When I worked for an Australian telco (not Vodafone), some developers on another team had used a very conspicuous mobile phone number in their integration tests, which actually connected to a real SMS service somewhere else in the company. No idea why they would do this. It turned out that this number belonged to a real person, who got absolutely buried in test SMS messages, when the integration tests ran as part of a CI/CD pipeline. The owner raised a complaint to the ombudsman, which led to all kinds of trouble for the developers.

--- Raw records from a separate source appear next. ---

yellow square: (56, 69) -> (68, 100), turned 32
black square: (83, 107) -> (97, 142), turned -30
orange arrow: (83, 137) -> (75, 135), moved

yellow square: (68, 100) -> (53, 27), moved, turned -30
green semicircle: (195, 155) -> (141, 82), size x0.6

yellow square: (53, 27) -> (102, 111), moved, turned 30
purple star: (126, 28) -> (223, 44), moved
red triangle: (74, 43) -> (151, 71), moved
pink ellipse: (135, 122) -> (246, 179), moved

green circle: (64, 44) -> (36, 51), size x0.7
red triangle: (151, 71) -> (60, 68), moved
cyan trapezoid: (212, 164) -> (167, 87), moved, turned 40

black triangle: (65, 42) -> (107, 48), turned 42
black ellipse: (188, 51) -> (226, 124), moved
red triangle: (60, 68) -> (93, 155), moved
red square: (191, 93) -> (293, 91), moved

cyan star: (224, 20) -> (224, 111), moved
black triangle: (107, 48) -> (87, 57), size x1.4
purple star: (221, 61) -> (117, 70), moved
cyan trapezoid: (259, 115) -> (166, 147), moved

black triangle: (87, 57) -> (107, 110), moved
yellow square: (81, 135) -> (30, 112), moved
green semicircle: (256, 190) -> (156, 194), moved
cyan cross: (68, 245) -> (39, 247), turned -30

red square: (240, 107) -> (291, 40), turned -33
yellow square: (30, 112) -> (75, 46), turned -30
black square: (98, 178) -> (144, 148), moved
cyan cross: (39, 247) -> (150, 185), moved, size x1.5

In case anyone else here is curious, the ACMA maintains a list of reserved numbers for use in creative works, which you can use for dummy data: https://www.acma.gov.au/phone-numbers-use-tv-shows-films-and...
In the 1970s, a German rock group had a one-hit wonder with a protest song against Munich's sex trade licensing (Skandal im Sperrbezirk). In the lyrics, they had a made-up (so they thought) phone number 32-16-8 that fit the meter of their lyrics in German.

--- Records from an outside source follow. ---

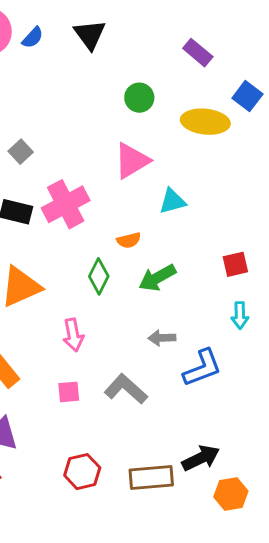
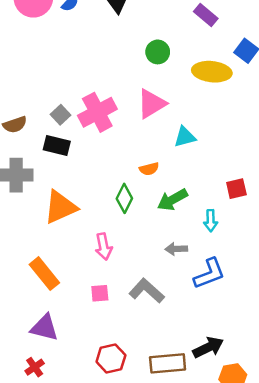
gray square: (21, 152) -> (60, 115), moved
pink cross: (66, 204) -> (97, 112), moved
cyan arrow: (240, 315) -> (211, 221), moved

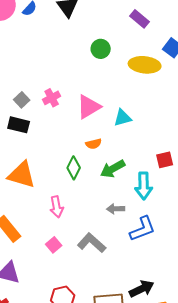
pink triangle: (152, 104) -> (89, 107), moved
pink cross: (97, 112) -> (52, 98), size x0.6
orange triangle: (60, 207) -> (22, 175), turned 40
cyan arrow: (211, 221) -> (144, 186), size x1.5
pink square: (100, 293) -> (54, 245), turned -35

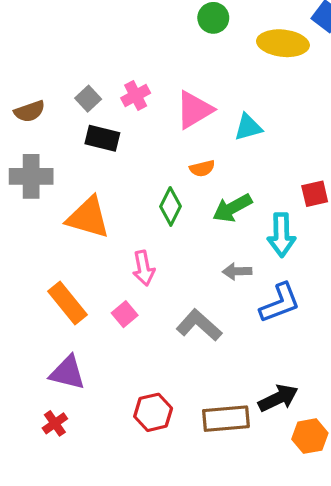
black rectangle: (19, 125) -> (102, 138), moved
pink square: (54, 245) -> (125, 314), moved

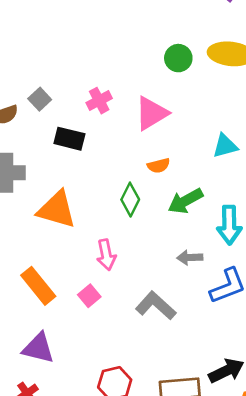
green circle: (213, 18) -> (178, 58), moved
gray square: (88, 99) -> (40, 99), moved
cyan triangle: (248, 127) -> (225, 146), moved

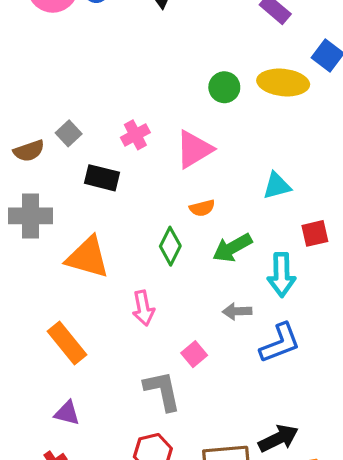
pink square: (89, 296) -> (194, 354), moved
gray L-shape: (156, 306) -> (162, 391), moved, turned 36
purple triangle: (38, 348) -> (67, 413), size x0.7

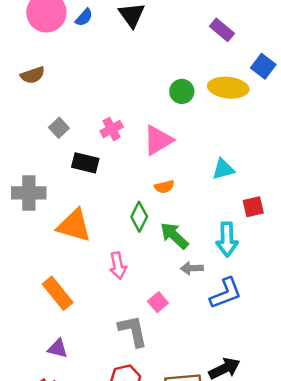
brown semicircle: (29, 151) -> (33, 75), moved
green arrow: (232, 248) -> (174, 236), moved, turned 72

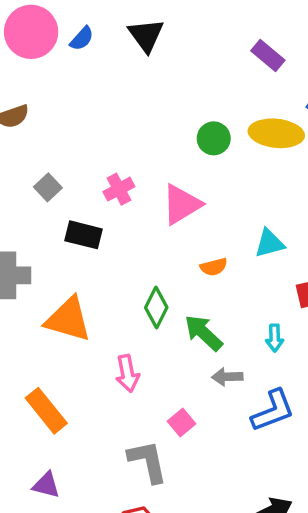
orange semicircle: (164, 187) -> (214, 267), moved
cyan arrow: (227, 239) -> (275, 338), size x0.6

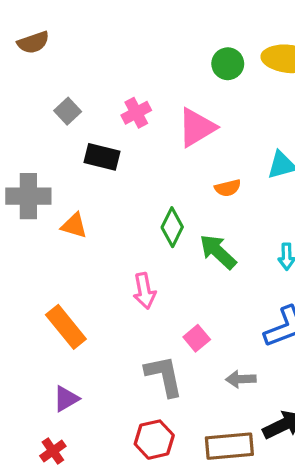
orange triangle: (68, 319) -> (74, 226), moved, size x0.6
gray arrow: (227, 377) -> (241, 379), moved
purple triangle: (46, 485) -> (66, 399), turned -44

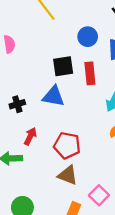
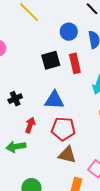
blue triangle: (53, 96) -> (54, 100), moved

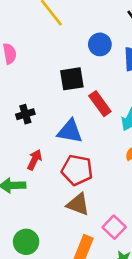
red rectangle: (75, 63) -> (100, 104), moved, turned -30
black cross: (15, 99) -> (25, 114), moved

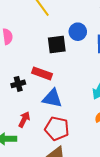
black square: (72, 79) -> (57, 45), moved
red rectangle: (100, 104) -> (42, 73), moved, turned -36

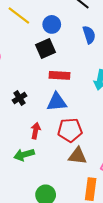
blue circle: (78, 32) -> (52, 24), moved
red rectangle: (42, 73) -> (59, 75), moved

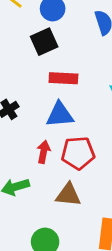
red arrow: (36, 131) -> (44, 152), moved
brown triangle: (78, 156) -> (68, 195), moved

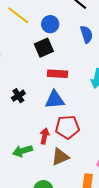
red arrow: (44, 152) -> (44, 136), moved
brown triangle: (68, 195) -> (60, 157), turned -30

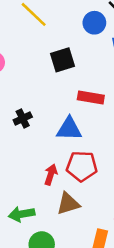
blue circle: (50, 24) -> (94, 23), moved
red rectangle: (57, 74) -> (91, 98), moved
green arrow: (23, 151) -> (22, 214), moved

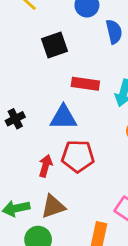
black cross: (23, 119) -> (15, 119), moved
brown triangle: (68, 204) -> (53, 207), moved

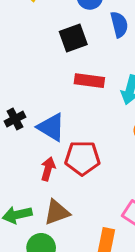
black square: (54, 45) -> (73, 38), moved
blue triangle: (63, 117) -> (51, 127), moved, turned 32

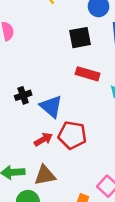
red arrow: (48, 169) -> (43, 139), turned 36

Unfortunately, that was a real phone number in many cities, you could dial the short/local number directly without a 0 and the area code back then. Cue prank calls across the country and quite a few scandals since the topic of the song was, after all, the sex trade.
I worked for an Australian insurance company and we physically DDOSed a poor man's real mailbox with printed policy documents as we used their address during e2e testing and we mistakenly didn't put a testing flag somewhere.
Our CTO had to personally apologise to him
This sounds hilarious, how many physical items are we talking? Like his whole front porch full up of contract boxes?
The documents pack is like an A4 folder 1cm thick. He received close to 100 in one day. Enough for his mailbox to get full and for the postie to dump most of it on the lawn
I worked at a grocery retailer, and we had the same exact thing. The CI/CD pipeline was firing out order related SMS messages to a contractor's number during test runs for years.
I wonder how common something like this is.
0412 345 678
That was one number we were told to stop using at Internode. I heard similar stories from Optus and Telstra employees.
Someone I know who works at a telco (no idea if Vodafone is a thing in Belgium, but whatever: not Vodafone) was talking about a number someone has: 0411 11 11 11, and they got over a hundred operator messages every day.